LAB 8: INFORMED CONSENT ONLINE

[pdf version]

GOALS

1. To apply a conceptual model and design principles for informed consent online to a particular set of online interactions.

2. To gain experience critiquing an existing information system with a set of well-defined criteria.

OVERVIEW

In this lab, you will work in groups of 2-3 to apply a conceptual model and design principles for informed consent online to the current implementation of cookies in two Web browsers, Netscape Navigator and Internet Explorer.

WHAT IS A COOKIE?

A cookie is a small text string (often no more than an ID number) that is sent by a Web server to a browser. The text is then stored by that browser, typically on the user’s hard drive, and sent back to a Web server at a later time. Web browsers first supported cookies in 1995. They were initially developed to provide a way for users to re-visit sites without having to identify themselves and their preferences each time. (See Millett, Friedman, & Felten, 2001.)

HOW TO PROCEED

1. Form a group with 2-3 people.

2. First get a sense for how cookies work. For fun, try this: Using Netscape Navigator, set the browser to ask you before accepting a cookie (i.e., select “Ask me before storing a cookie” in the Edit/Preferences dialog box.). Then, log into your myuw.washington.edu account. Try checking your email using WebPine. Don’t forget to logout when you are finished.

3. Using the conceptual model for informed consent online described in Friedman, Felten and Millet (2000), examine the implementation for cookies in the browser Netscape Navigator.

a. Preference Settings. Systematically examine the browser’s cookie preference settings. First locate the cookie preference settings. How easy are they to find? What range of settings is available? Are the options conveyed to the user in a way in which the user is likely to comprehend (criterion of comprehension)? How well do they settings provide the user with reasonable means to accept or decline cookies (criterion of agreement)?

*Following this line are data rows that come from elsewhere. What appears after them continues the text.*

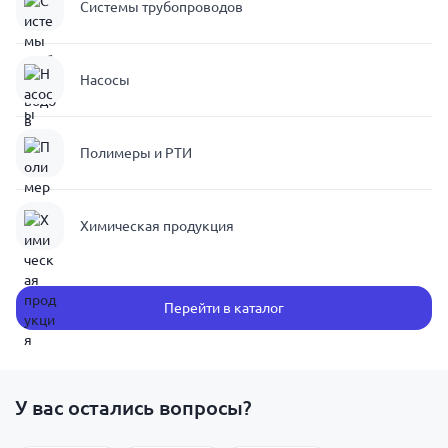
Системы трубопроводов
Насосы
Полимеры и РТИ
Химическая продукция
Перейти в каталог
У вас остались вопросы?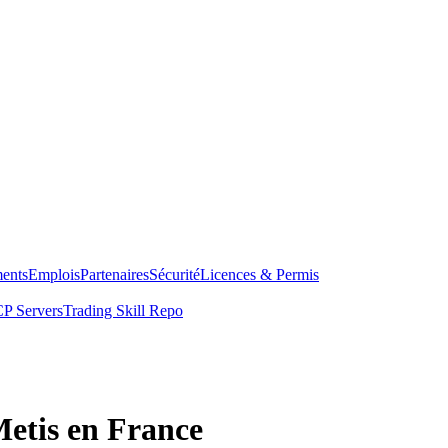
ents
Emplois
Partenaires
Sécurité
Licences & Permis
P Servers
Trading Skill Repo
Metis en France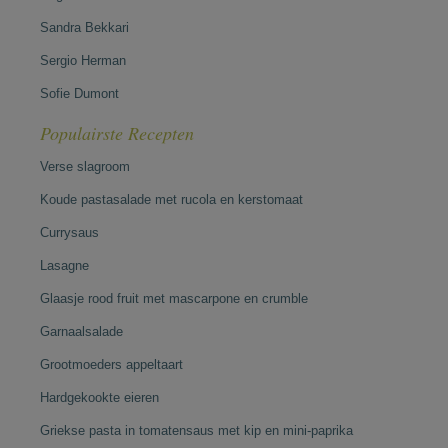
Sandra Bekkari
Sergio Herman
Sofie Dumont
Populairste Recepten
Verse slagroom
Koude pastasalade met rucola en kerstomaat
Currysaus
Lasagne
Glaasje rood fruit met mascarpone en crumble
Garnaalsalade
Grootmoeders appeltaart
Hardgekookte eieren
Griekse pasta in tomatensaus met kip en mini-paprika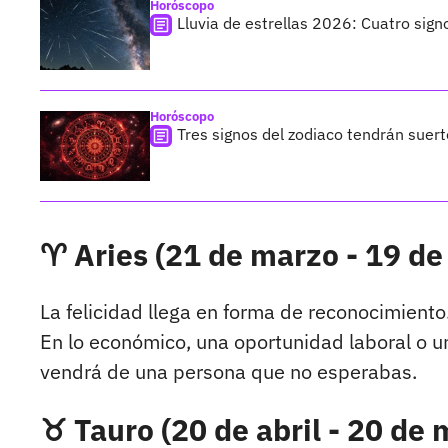
Horóscopo
Lluvia de estrellas 2026: Cuatro sign
Horóscopo
Tres signos del zodiaco tendrán suer
♈ Aries (21 de marzo - 19 de 
La felicidad llega en forma de reconocimiento.
En lo económico, una oportunidad laboral o un
vendrá de una persona que no esperabas.
♉ Tauro (20 de abril - 20 de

b. Warning Messages. Now systematically examine the cookie “warning” message. If the cookie preferences are not set to query the user whenever a Web site wishes to set a cookie, change the preference setting to provide a warning message. Then visit a Web site that typically sets cookies. When the Web site wishes to set a cookie, what information does the Web site disclose to the user (criterion of disclosure)? Is this information disclosed to the user in a way that the user is likely to comprehend (criterion of comprehension)? Is the user given a reasonable means to accept or decline the cookie (criterion of agreement)?

4. Drawing on the design principles described in the paper and your own intuitions, describe how you would improve the design of cookies preferences, cookie warning messages and any other aspects related to cookies in Netscape Navigator.

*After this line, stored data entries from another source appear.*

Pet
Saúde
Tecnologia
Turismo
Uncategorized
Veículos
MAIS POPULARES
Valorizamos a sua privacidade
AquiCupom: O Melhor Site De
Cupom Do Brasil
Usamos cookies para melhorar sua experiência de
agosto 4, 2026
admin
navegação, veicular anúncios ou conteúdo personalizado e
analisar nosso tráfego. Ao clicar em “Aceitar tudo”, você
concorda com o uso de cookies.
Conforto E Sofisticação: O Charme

5. Repeat step 2 with the browser Internet Explorer. As with your investigation of Netscape Navigator, systematically examine in terms of the criteria outlined in the conceptual model the preference settings Internet Explorer provides for cookies as well as the information provided to users in a cookie warning message.

6. Repeat step 3 with the browser Internet Explorer.

7. Write up the results of your examination as follows:

(i) Netscape Navigator. Discuss how well the browser does in terms of meeting each of the following criteria: disclosure, comprehension, and agreement. If you have something to say about the criteria of competence and voluntariness, include that as well. Then drawing on the design principles described in the paper and your own intuitions, suggest recommendations for improving how – from the perspective of informed consent online -- Netscape Navigator implements cookies.

(ii) Internet Explorer. Provide a comparable discussion about Internet Explorer including how well this browser meets the criteria for informed consent online and recommendations for improvements.

(iii) Now, in light of the fact that Netscape Navigator and Internet Explorer together dominate browser software, consider the criterion of voluntariness.

WHAT TO TURN IN AT THE BEGINNING OF LAB NEXT WEEK

You may email Nathan (nfreier@u.washington.edu) your write-up or turn in a hard copy. Write-ups may be done as a group or individually.

REFERENCES

Friedman, B., Felten, E., & Millett, L. (2000). Informed consent online: A conceptual model and design principles. UW-CSE Technical Report 00-12-2, University of Washington.

Friedman, B., Howe, D. C., and Felten, E. (2002). Informed Consent in the Mozilla Browser: Implementing Value-Sensitive Design. In Proceedings of the 35thThirty-fifth Annual Hawai'i International Conference on System Sciences. IEEE Press. Abstract, p. 247; CD-ROM of full paper, OSPE101. IEEE Computer Society: Los Alamitos, CA.

Millett, L., Friedman, B., & Felten, E. (2001). Cookies and Web browser design: Toward realizing informed consent online. CHI 2001 Proceedings of the Conference on Human Factors in Computer Systems. New York: Association for Computing Machinery. (Also available as UW-CSE Technical Report 00-12-3, University of Washington.)